Fifty years ago, the American Economic Review published an article that would revolutionize corporate finance. In “The Cost of Capital, Corporation Finance and the Theory of Investment,” future Nobelists Franco Modigliani and Merton H. Miller demonstrated that in an ideal world of perfect markets, no taxes, and no bankruptcy costs, a company’s market value is independent of its capital structure. An optimal debt-equity ratio doesn’t exist. Companies should therefore seek value-creating investments first and worry about the financing later.
What seemed utter heresy at the time is now textbook orthodoxy. Yet debate over Modigliani and Miller’s work (often referred to as “MM,” and including a classic 1961 paper on the irrelevance of dividend policy to firm value) continues today. That’s because in the real world of imperfect markets and taxes, capital structure does matter, thanks in part to the so-called interest tax shield. As Modigliani and Miller acknowledged in 1963, the tax-deductibility of interest payments confers an advantage on debt financing.
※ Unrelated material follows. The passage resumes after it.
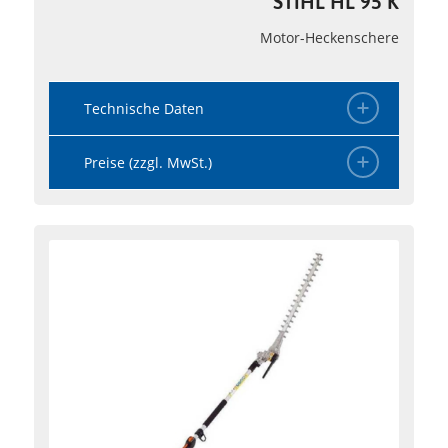
STIHL HL 95 K
Motor-Heckenschere
Technische Daten
Preise (zzgl. MwSt.)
MM is notable not only for what it proposed, but because it launched “a 50-year effort to find out what other things would affect financing decisions,” says Stewart C. Myers, the Robert C. Merton (1970) Professor of Financial Economics at MIT’s Sloan School of Management. In a sense, he notes, “researchers have been too successful for their own good.” Currently there are multiple explanations as to why companies choose the capital structures they do, including Myers’s own influential pecking-order theory, “and we can find examples of each one working” in the real world, he says. A unified theory, however, remains elusive.
But there’s more to MM than its propositions. “The [1958] paper broke ground in ways that we now take for granted,” Myers says. For example, it laid out the concept of weighted average cost of capital “in a way that we think about it today.” And the now conventional wisdom that companies should focus on maximizing shareholder value? “Modigliani and Miller weren’t necessarily the first to say it, but when they did, it stuck.”